THE SHADOW Home Secretary probably means well with her all for the cost of gun licences to be increased.
It is perplexing, as Yvette Cooper argues, that it costs more to obtain a fishing permit. By highlighting this ambiguity, the Pontefract and Castleford MP appears to be suggested that farmers – one section of society which has good reason to be in possession of firearm licences – will be prepared to pay more for this privilege and that this will deter the lawless in Yorkshire’s inner cities from obtaining guns.
If only it was this simple. Even if the cost of a gun licence increased dramatically, this would not prevent gangsters and hardened criminals from using illegal means to obtain firearms – these are people who have no compunction for the law of the land and the National Farmers’ Union says, with justification, that incidents involving legally-held guns are “few and far between”.
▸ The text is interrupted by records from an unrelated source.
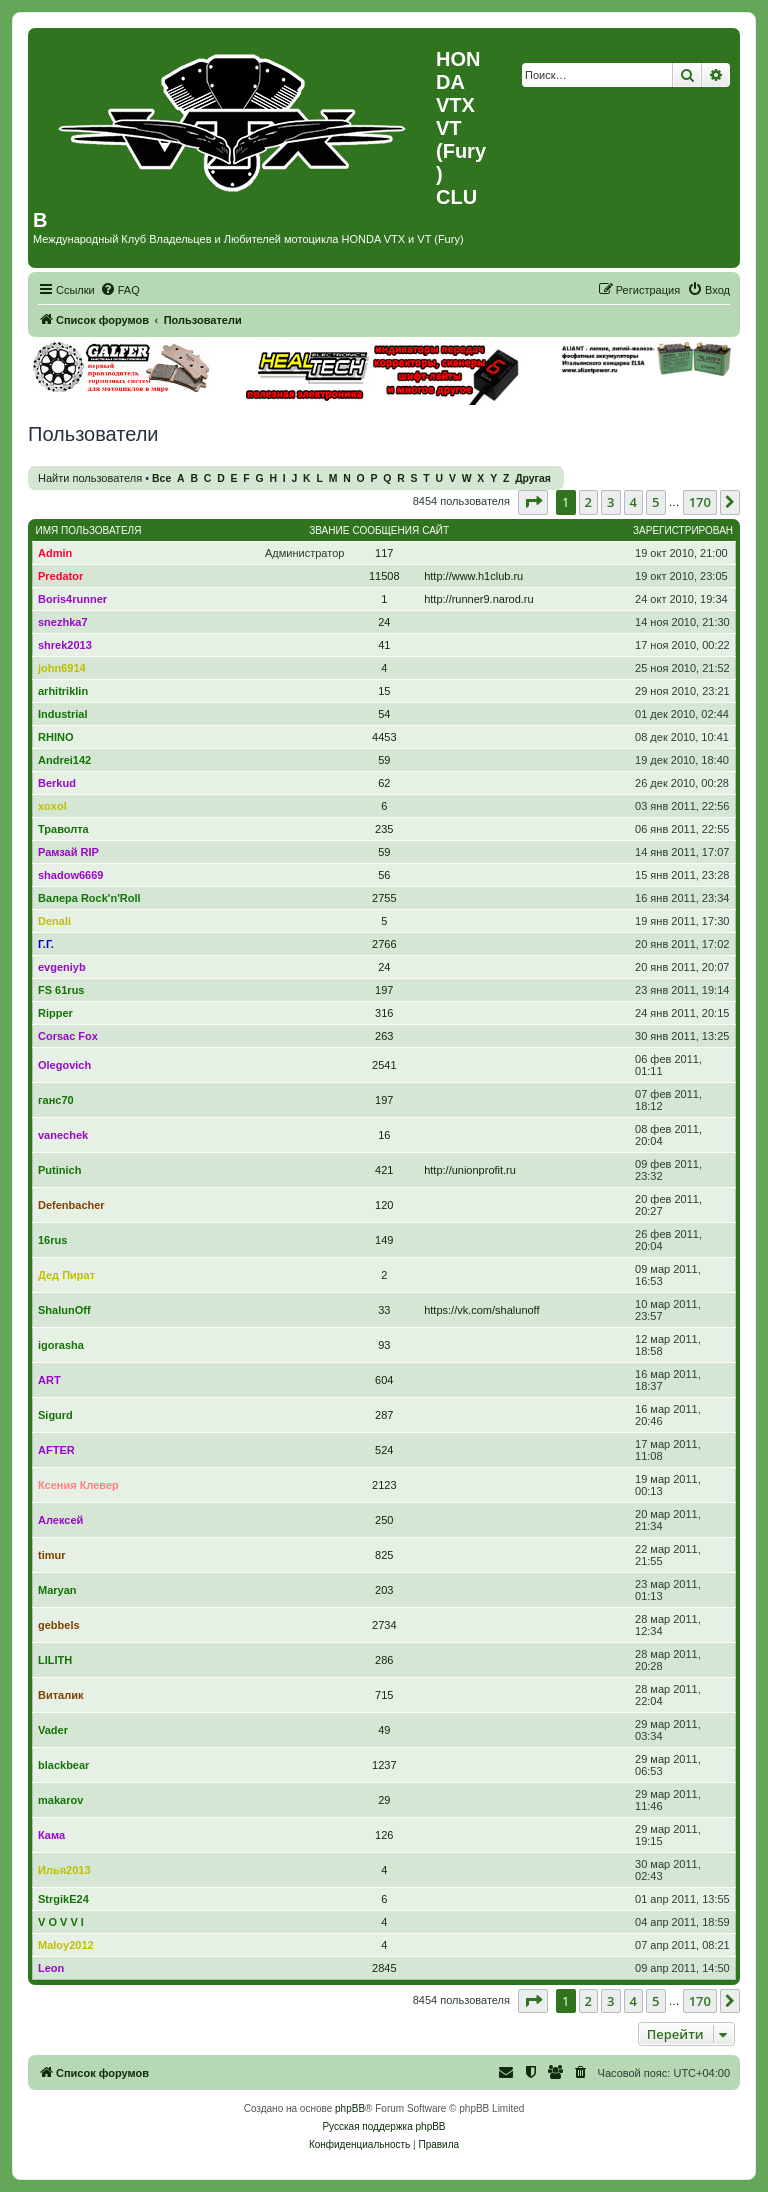 This screenshot has height=2192, width=768. I want to click on gebbels, so click(59, 1625).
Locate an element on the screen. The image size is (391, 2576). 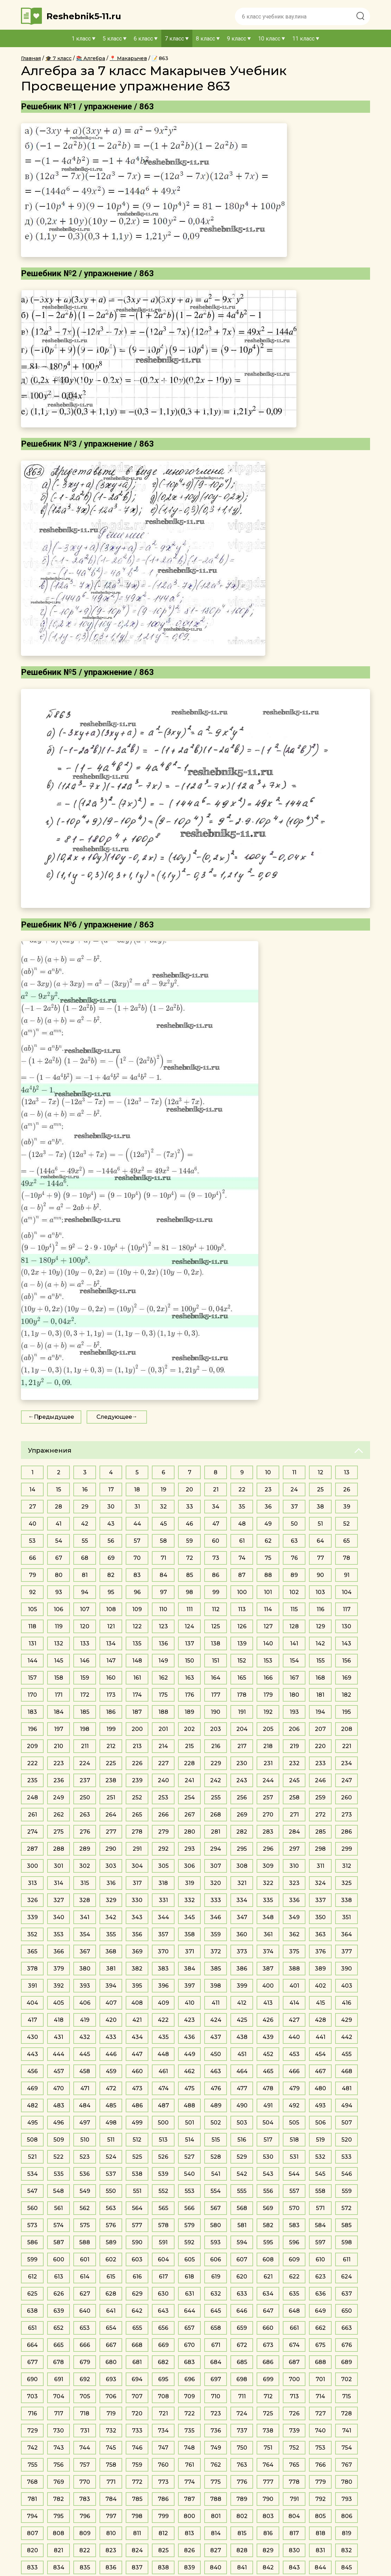 298 is located at coordinates (320, 1848).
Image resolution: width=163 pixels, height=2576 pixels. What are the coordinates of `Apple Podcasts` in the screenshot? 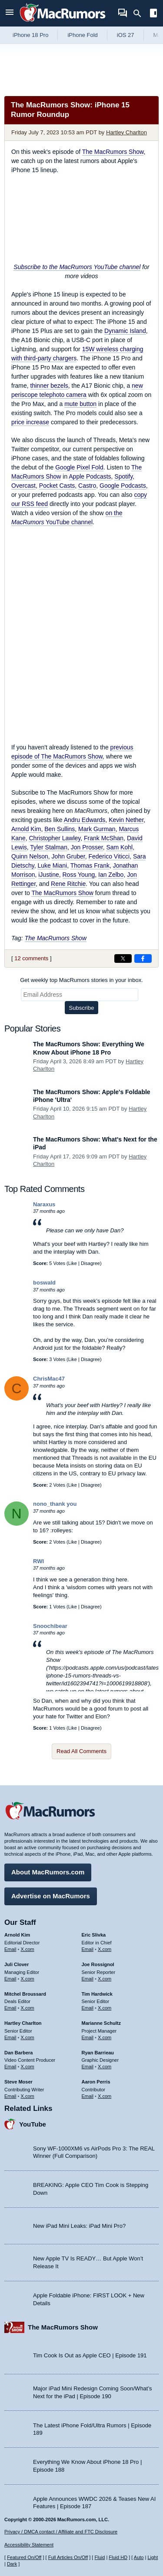 It's located at (90, 476).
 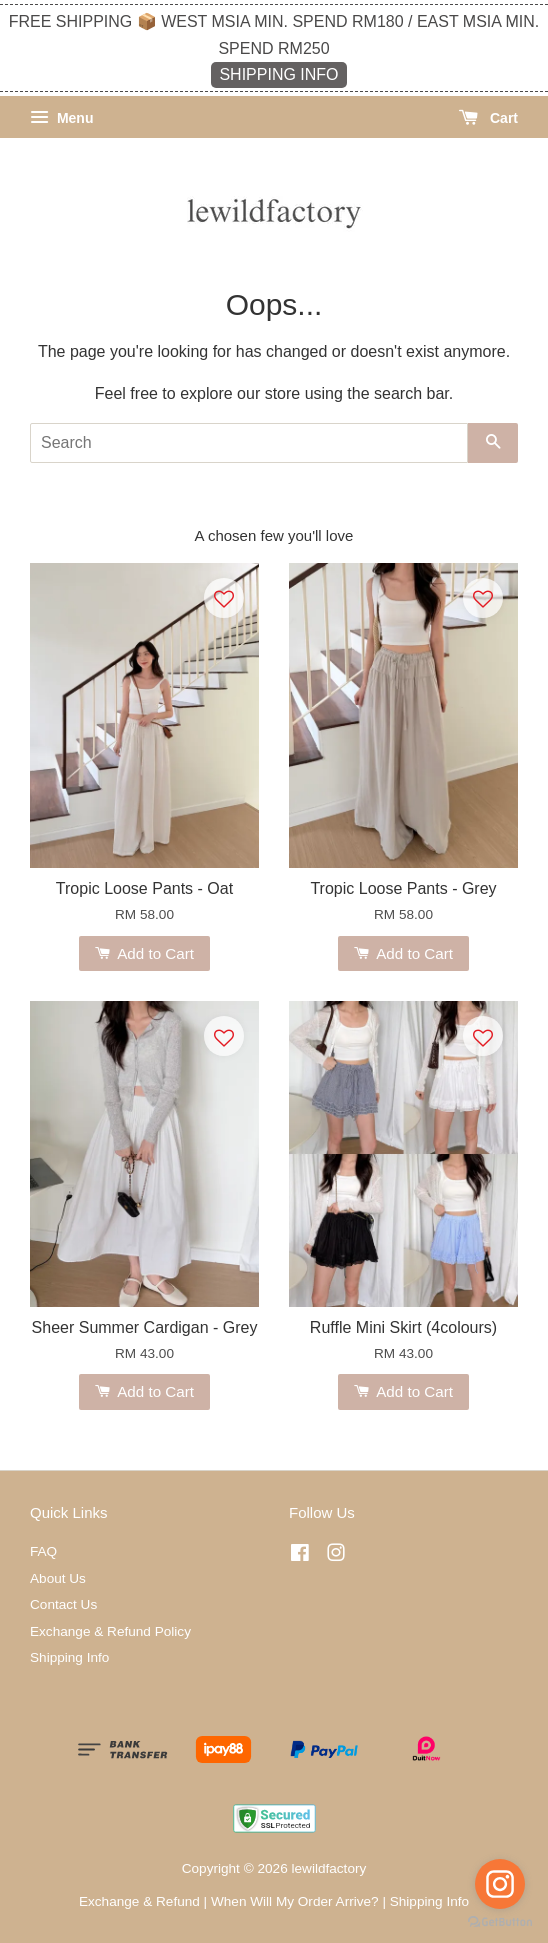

Yet Ms Cooper’s comments do highlight the importance of personal responsibility, a trait eroded by New Labour’s ‘nanny state’ approach to policy-making. If Labour thinks farmers should pay more for gun licences and so on, shouldn’t the NHS start charging the parents of young children who have to be treated for alcohol and substance abuse? It doesn’t end here. What about those who deliberately set out on a Friday or Saturday night to drink themselves to oblivion before having to be carted off to hospital by ambulance paramedics? Shouldn’t they be made to pay the consequences for their recklessness and its impact on A&E services which are already stretched to the limit?
With NHS hospitals in England facing a £750m deficit this year, perhaps a debate should be held on the merits of charging those misguided people who jeopardise their health through their personal lifestyle choices – it might just make them think twice about their future conduct and its cost to others.
THE WARNING by the chairman of the HSBC bank about the financial consequences of Scottish independence carries even more credence because Douglas Flint is a widely-respected businessman. His non-political status means that First Minister Alex Salmond cannot dismiss this intervention – andthis is where the problems are piling up for the SNP leader whose cavalier attitude is finally being exposed ahead of polling day.
So it should. Mr Salmond has given insufficient thought to the ramifications of an independent Scotland requiring a separate currency to the pound – he assumed, wrongly, that the status quo would persist – and this has prompted Mr Flint to warn that money would pour out of Edinburgh’s financial institutions if the SNP dream prevails on September 18.
He is not the first businessman to expose Mr Salmond this week; billionaire oil and gas tycoon Sir Ian Wood has said that the First Leader’s projections for future energy wealth are too high and that young people, and especially those impressionable 16-year-olds who have been given the right to vote, should know this before exercising their democratic right.
Yet, ahead of Monday’s TV debate between Mr Salmond and former chancellor Alistair Darling of the Better Together campaign, one further point needs to be remembered. This great constitutional matter is not just about Scotland – it also affects all those people from Yorkshire with savings, pensions and investments tied up in financial institutions north of the border. When do they get their say?
As the Wensleydale Agricultural Show celebrates its centenary today, a snapshot of farming’s future is provided by shepherdess Amanda Owen and the stunning photographs that she has taken at her remote North Yorkshire farm.
To use farming parlance, her daily imagery of Swaledale through the seasons is attracting a growing flock of followers on Twitter and these pictures are now being turned into a calendar.
Yet Amanda’s story also highlights the importance of social media – it is now proving to be a lifeline to those farmers who want to keep in touch with the outside world while tending their land – and that there are still young farming families who have not given up on agriculture. This will not be lost on all those who gather in Leyburn for the Wensleydale Show. While they can look back on the past with great pride, they know the future, and the need to encourage new young blood into farming, is just as important.